Contact Endoscopy as a Novel Technique in the Detection and Diagnosis of Mucosal Lesions in the Head and Neck: A Brief Review

1Division of Head and Neck Oncology and Reconstructive Surgery, Department of Otolaryngology - Head and Neck Surgery, Victoria Hospital, University of Western Ontario, London, Ontario, Canada N6A 5W9
2Department of Pathology, University Hospital, University of Western Ontario, London, Ontario, Canada N6A 5C1
3Division of Head and Neck Oncology, Department of Otolaryngology - Head and Neck Surgery, Fremantle Hospital & Health Service, WA 6959, Australia

Received 25 September 2010; Accepted 2 November 2010

Academic Editor: Pankaj Chaturvedi

Copyright © 2011 Christopher Szeto et al. This is an open access article distributed under the Creative Commons Attribution License, which permits unrestricted use, distribution, and reproduction in any medium, provided the original work is properly cited.

Abstract

Background. There are a variety of described noninvasive optical detection techniques for evaluation of head and neck mucosal lesions. Contact endoscopy is a promising method of in vivo microscopic examination whereby a rigid telescope is placed on a previously dye-stained mucosa allowing evaluation of the superficial cell layers of the epithelium. This technique produces real-time, magnified images of cellular architecture of surface mucosa comparable to histology without the need for biopsy.

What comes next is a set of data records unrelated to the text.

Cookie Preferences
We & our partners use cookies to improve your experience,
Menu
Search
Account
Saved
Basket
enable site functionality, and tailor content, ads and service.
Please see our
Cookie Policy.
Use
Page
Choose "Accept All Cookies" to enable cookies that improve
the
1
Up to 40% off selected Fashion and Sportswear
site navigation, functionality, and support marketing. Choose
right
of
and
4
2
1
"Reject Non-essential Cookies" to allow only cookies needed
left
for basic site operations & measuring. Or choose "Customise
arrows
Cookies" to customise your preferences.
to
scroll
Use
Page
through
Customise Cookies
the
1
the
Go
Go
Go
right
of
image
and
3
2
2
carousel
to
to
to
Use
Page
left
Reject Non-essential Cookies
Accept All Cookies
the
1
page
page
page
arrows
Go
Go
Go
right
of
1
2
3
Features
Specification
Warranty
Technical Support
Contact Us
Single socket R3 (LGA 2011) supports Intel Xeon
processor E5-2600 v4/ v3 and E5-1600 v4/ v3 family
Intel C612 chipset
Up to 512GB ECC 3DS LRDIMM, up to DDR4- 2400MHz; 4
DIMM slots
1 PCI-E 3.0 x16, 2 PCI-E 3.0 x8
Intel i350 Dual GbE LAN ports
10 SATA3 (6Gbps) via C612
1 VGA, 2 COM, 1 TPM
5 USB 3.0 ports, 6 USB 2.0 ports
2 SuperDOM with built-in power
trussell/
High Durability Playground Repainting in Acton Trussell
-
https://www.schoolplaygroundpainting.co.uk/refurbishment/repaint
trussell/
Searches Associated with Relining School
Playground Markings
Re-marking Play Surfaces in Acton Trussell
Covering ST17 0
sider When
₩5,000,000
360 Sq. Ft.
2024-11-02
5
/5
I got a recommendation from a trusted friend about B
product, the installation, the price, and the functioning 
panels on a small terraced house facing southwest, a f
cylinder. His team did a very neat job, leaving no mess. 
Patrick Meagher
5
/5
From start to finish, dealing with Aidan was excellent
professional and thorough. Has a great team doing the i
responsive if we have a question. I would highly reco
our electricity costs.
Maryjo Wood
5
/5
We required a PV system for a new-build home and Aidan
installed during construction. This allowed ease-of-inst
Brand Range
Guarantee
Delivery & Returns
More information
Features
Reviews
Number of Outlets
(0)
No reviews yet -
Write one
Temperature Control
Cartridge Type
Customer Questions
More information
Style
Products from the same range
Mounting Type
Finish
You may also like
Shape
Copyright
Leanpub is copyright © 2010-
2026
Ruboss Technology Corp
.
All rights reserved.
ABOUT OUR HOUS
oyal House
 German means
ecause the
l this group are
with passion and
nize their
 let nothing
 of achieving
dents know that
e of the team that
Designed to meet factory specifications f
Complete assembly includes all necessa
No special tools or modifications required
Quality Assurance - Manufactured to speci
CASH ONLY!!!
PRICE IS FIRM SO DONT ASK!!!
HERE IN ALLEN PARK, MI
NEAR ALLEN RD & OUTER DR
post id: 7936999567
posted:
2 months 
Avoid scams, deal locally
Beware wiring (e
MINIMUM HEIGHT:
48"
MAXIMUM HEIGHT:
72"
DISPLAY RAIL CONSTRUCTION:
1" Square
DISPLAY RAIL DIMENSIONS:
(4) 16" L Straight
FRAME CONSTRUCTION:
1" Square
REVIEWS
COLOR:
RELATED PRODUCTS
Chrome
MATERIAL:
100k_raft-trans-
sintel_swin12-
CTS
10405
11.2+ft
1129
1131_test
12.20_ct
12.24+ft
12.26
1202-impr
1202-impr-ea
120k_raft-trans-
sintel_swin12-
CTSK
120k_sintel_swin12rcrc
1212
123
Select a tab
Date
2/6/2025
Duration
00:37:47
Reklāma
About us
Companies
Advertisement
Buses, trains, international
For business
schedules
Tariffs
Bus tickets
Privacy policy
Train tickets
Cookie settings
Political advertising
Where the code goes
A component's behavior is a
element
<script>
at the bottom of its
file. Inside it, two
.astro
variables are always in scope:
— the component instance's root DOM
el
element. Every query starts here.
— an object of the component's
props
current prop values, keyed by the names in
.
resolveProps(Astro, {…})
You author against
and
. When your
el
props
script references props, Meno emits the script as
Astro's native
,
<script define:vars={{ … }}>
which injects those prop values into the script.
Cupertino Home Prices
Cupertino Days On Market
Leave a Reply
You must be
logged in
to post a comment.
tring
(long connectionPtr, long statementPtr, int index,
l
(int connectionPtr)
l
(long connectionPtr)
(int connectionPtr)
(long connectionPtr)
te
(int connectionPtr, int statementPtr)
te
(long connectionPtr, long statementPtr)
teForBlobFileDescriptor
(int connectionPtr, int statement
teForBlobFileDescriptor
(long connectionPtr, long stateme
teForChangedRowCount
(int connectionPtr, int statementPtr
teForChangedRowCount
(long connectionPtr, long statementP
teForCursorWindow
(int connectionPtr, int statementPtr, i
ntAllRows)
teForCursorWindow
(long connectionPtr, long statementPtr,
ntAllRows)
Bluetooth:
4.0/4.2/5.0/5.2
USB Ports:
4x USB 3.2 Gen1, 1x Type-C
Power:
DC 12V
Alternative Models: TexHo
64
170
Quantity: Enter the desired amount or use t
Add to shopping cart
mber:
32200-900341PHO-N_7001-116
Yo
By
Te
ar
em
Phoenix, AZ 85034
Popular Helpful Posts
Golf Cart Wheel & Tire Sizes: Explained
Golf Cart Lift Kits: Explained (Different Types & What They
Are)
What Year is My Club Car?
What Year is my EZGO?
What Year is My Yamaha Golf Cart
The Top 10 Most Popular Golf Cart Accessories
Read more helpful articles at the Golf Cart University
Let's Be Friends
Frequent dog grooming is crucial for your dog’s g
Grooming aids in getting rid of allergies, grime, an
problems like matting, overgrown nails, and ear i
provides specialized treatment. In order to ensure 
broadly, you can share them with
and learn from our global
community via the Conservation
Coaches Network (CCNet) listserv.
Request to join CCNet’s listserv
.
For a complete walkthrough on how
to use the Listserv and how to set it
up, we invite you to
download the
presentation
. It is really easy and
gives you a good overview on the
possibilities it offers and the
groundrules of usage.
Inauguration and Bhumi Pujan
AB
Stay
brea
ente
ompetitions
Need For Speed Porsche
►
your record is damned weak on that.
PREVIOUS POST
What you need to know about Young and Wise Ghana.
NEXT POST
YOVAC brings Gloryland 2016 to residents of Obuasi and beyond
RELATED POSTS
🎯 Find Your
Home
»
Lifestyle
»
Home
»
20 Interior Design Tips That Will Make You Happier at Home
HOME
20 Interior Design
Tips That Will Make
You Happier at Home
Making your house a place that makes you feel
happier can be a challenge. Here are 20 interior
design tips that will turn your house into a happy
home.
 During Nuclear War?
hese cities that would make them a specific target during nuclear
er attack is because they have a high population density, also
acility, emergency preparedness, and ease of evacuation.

In this review, we will briefly summarize the efficacy of CE in the detection of precancerous and cancerous mucosal lesions and its potential as a novel technique in early diagnosis, monitoring, and preoperative assessment of mucosal lesions of the head and neck. Methods. PUBMED, MEDLINE, and COCHRANE search revealed five prospective articles on contact endoscopy for the diagnosis of mucosal lesions in the head and neck. Results. The literature search yielded five prospective studies examining contact endoscopy for the diagnosis of benign versus malignant head and neck mucosal lesions. These reported a sensitivity and specificity of 77–100%, specificity of 66–100% and an accuracy of 72–92%. Conclusion. Contact endoscopy is a promising optical technology that may be a useful adjunct in the evaluation and diagnosis of benign and malignant head and neck mucosal lesions. Future prospective randomized double-blind studies of this detection method are required.